My OpenClaw Experience: An AI Agent That Actually Does Stuff
I've been running OpenClaw - first on an Ubuntu VM on my local ESXi system, and then on a Mac Mini M4 Pro for about two weeks now. Here's what happened and why I think this thing is special.
I've been running OpenClaw - first on an Ubuntu VM on my local ESXi system, and then on a Mac Mini M4 Pro for about two weeks now. In that time, my AI agent (named Clawd) has reverse-engineered hotel lock cards, built a security plugin for itself, alerts me to severe weather, collaborated on a coding project with ChatGPT, filed a PR to an open-source hardware project, and totally revamped a manual workflow into an automated process. I didn't expect any of that when I started.
Here's what happened and why I think this thing is special.
What OpenClaw Actually Is
Most "AI assistants" are glorified chat windows. You type, they respond, you copy-paste the output somewhere useful. OpenClaw is different. It runs locally on your machine and gives a language model real tools: filesystem access, a shell, a web browser, APIs, scheduled jobs, messaging platforms. It doesn't just talk about doing things. It does them.

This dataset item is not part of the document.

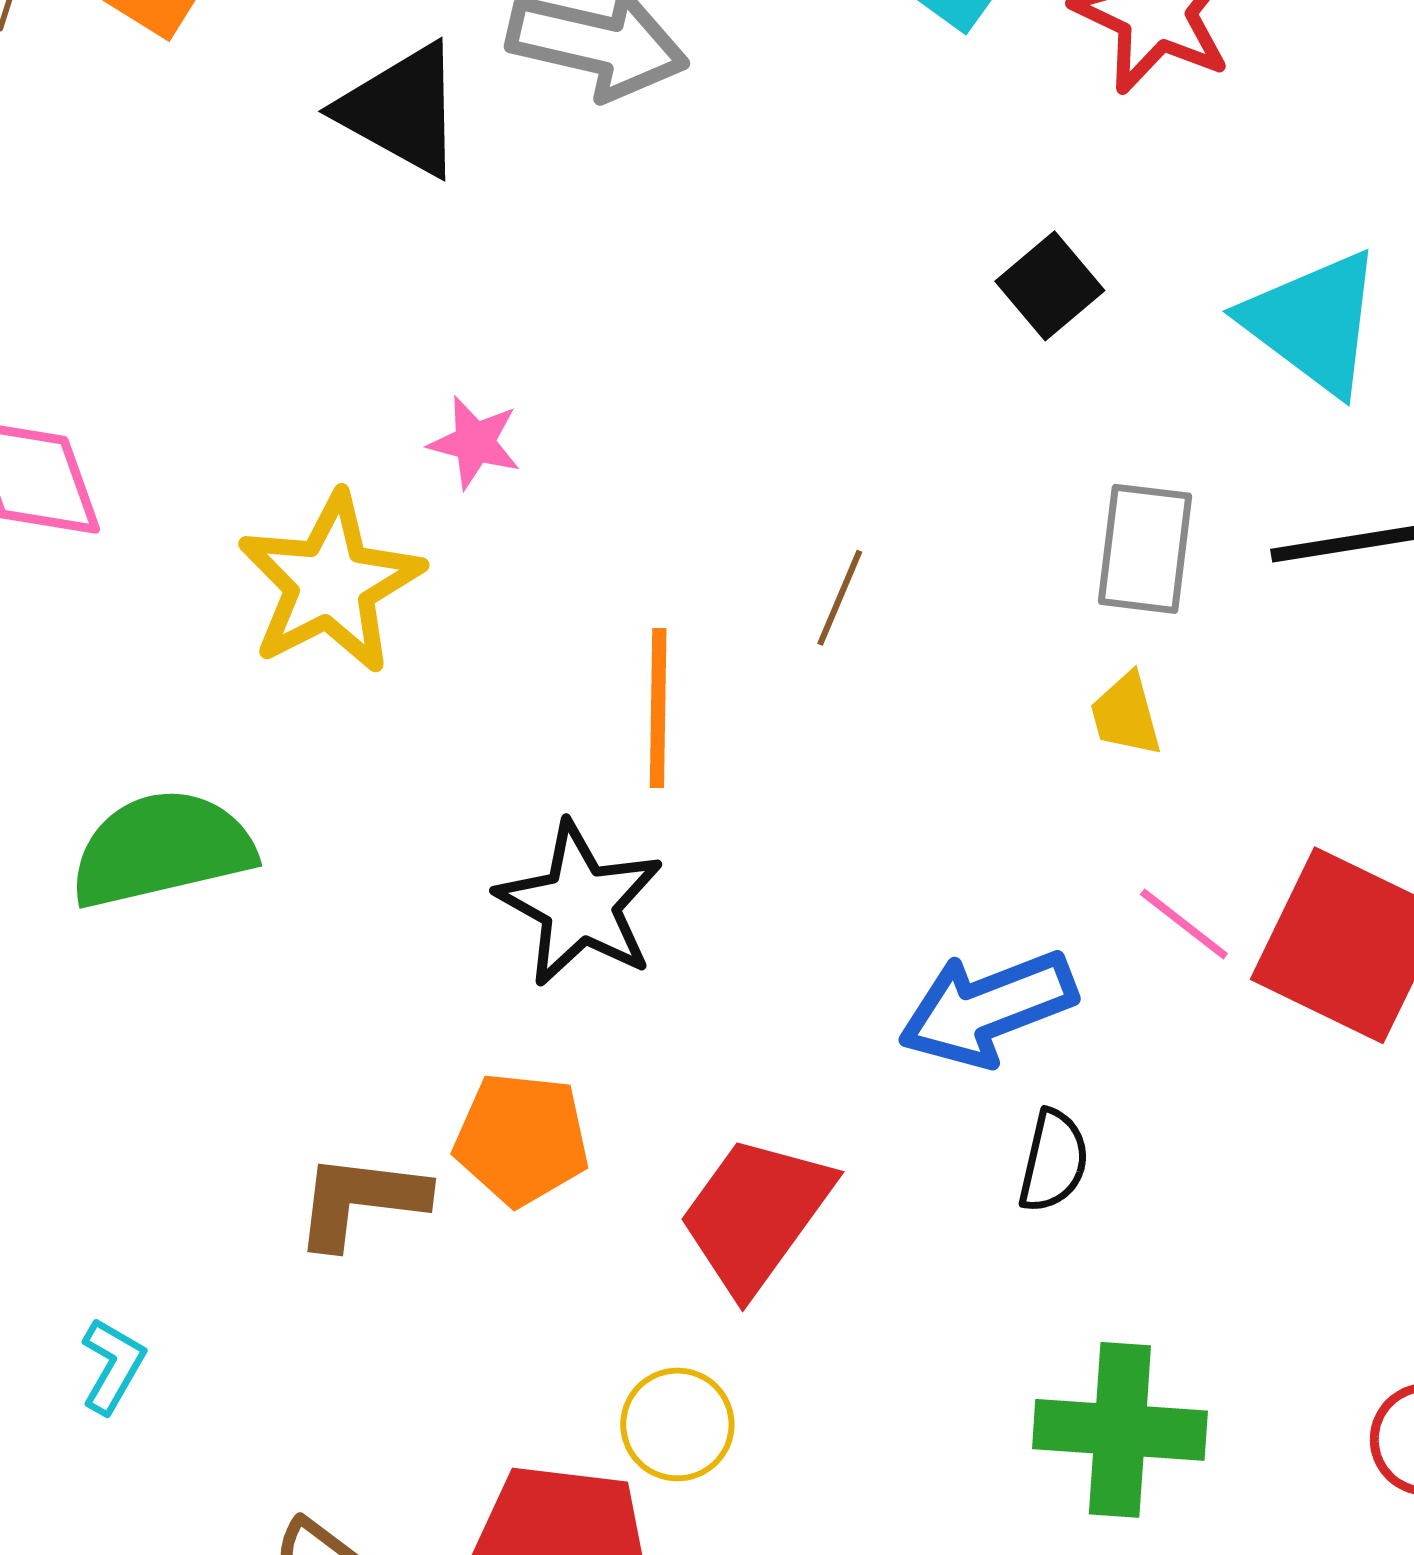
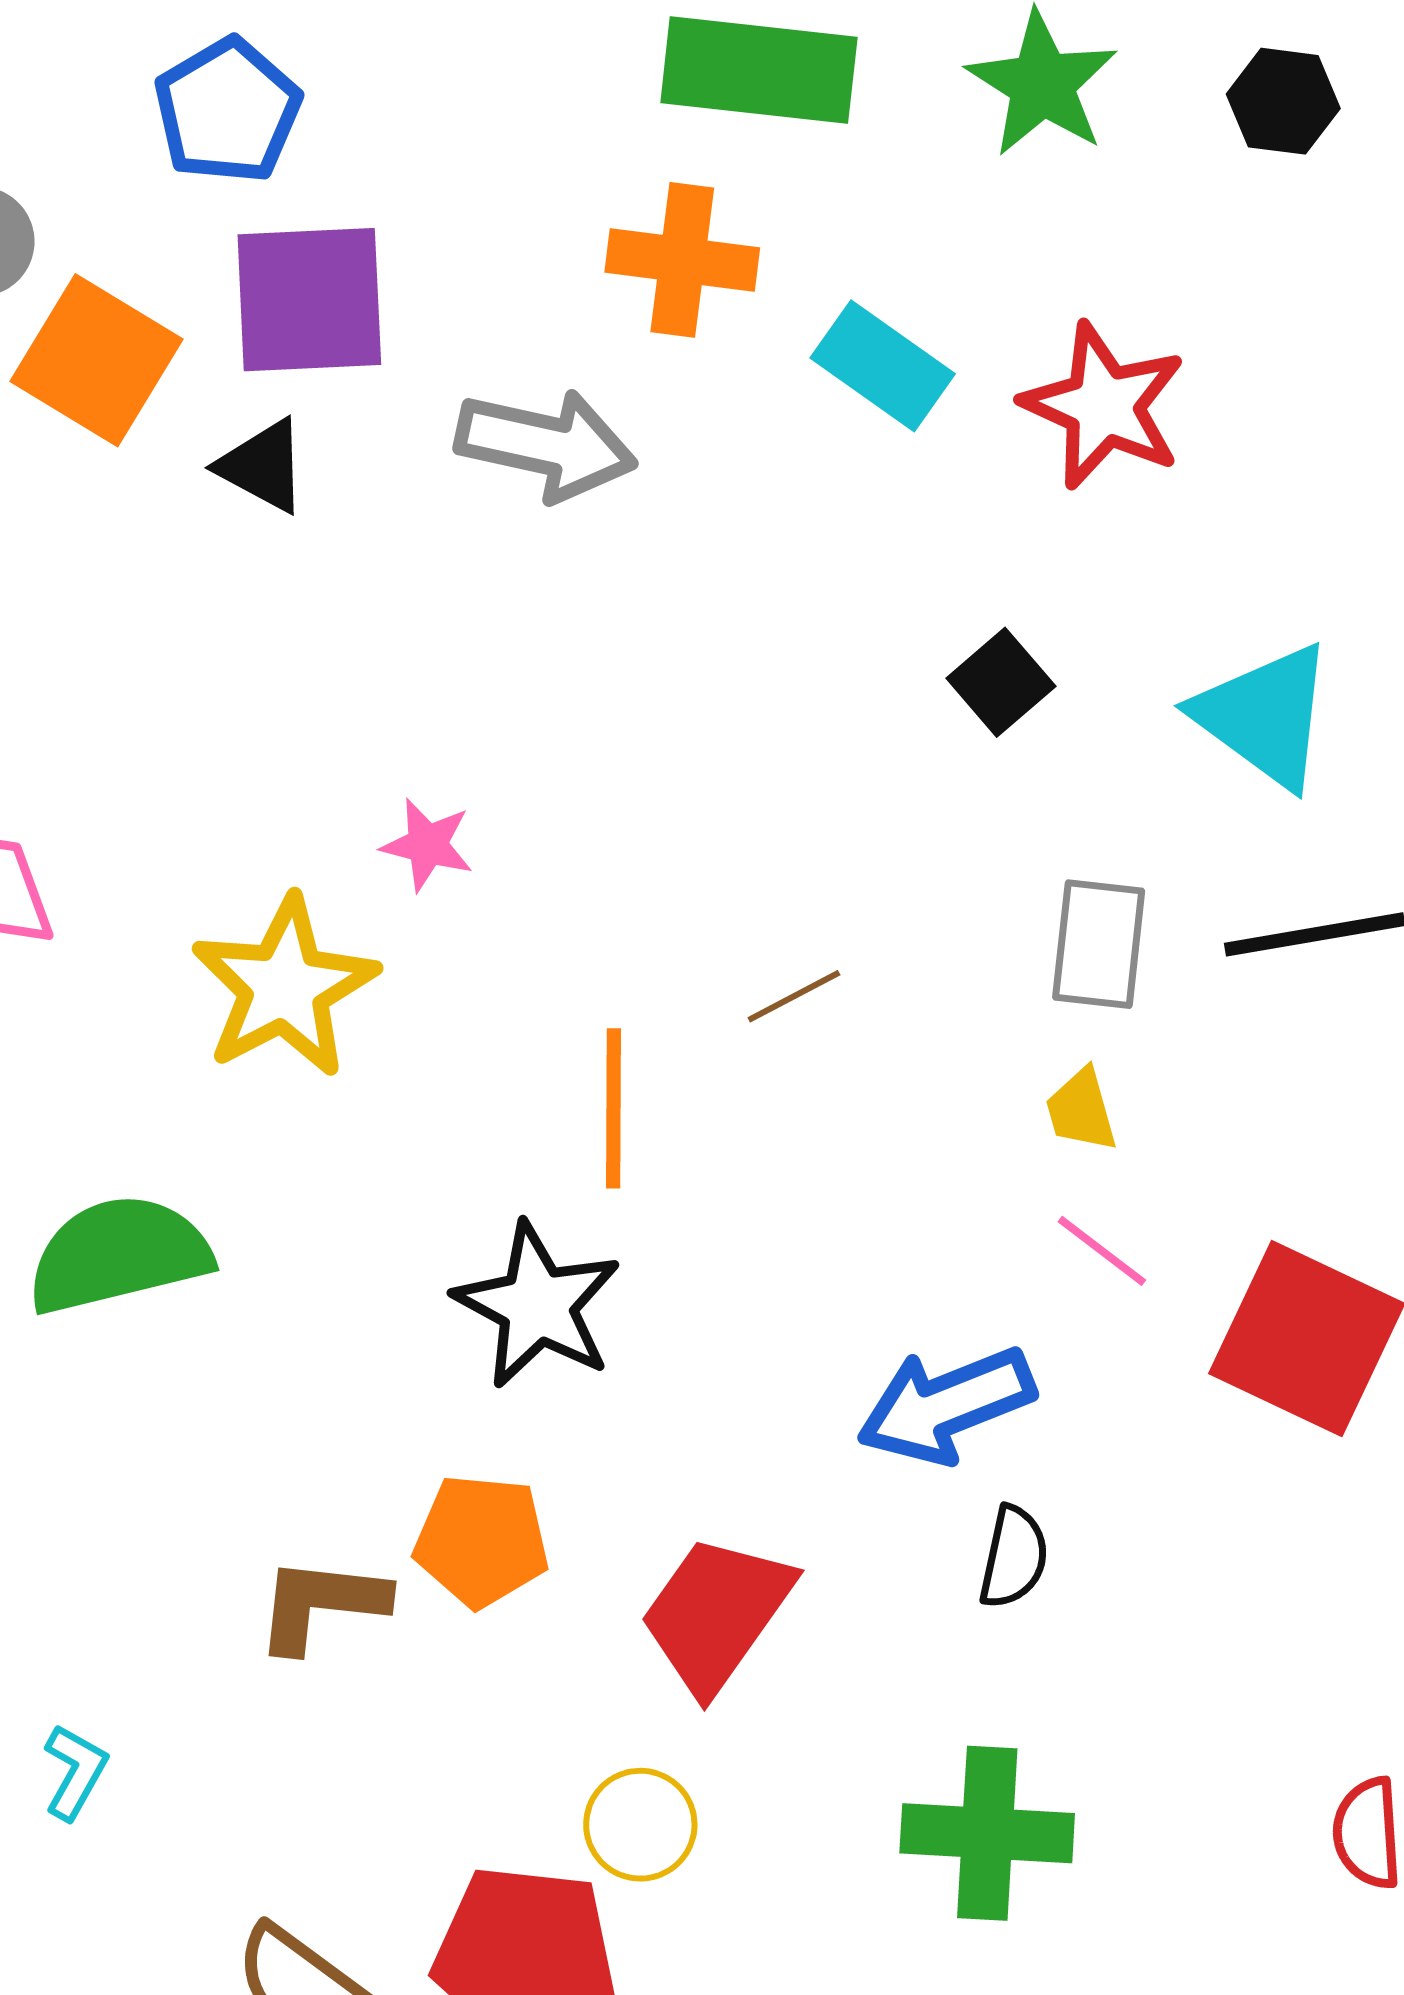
black triangle: (402, 110) -> (263, 466), moved, size x0.7
brown line: (840, 598) -> (794, 996), turned 40
pink line: (1184, 924) -> (1102, 1251), moved
green cross: (1120, 1430) -> (987, 1833), moved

The agent connects to Signal, Telegram, and Discord, so I can message it from my phone like I would a coworker. It has a memory system (daily notes, long-term memory files, git-tracked workspace) so it maintains context across conversations. When the context window fills up and resets, the agent reads its own notes to pick up where it left off.
It's not perfect. I've caught it with amnesia a few times after a context reset. But the architecture is solid, and when it works, it feels less like using a tool and more like working with someone.
Running Multiple Models (For Free, Mostly)
Here's the thing nobody tells you about AI agents: you don't need to run everything on the most expensive model. Different tasks need different capabilities, and most of what an agent does on a daily basis doesn't require frontier reasoning.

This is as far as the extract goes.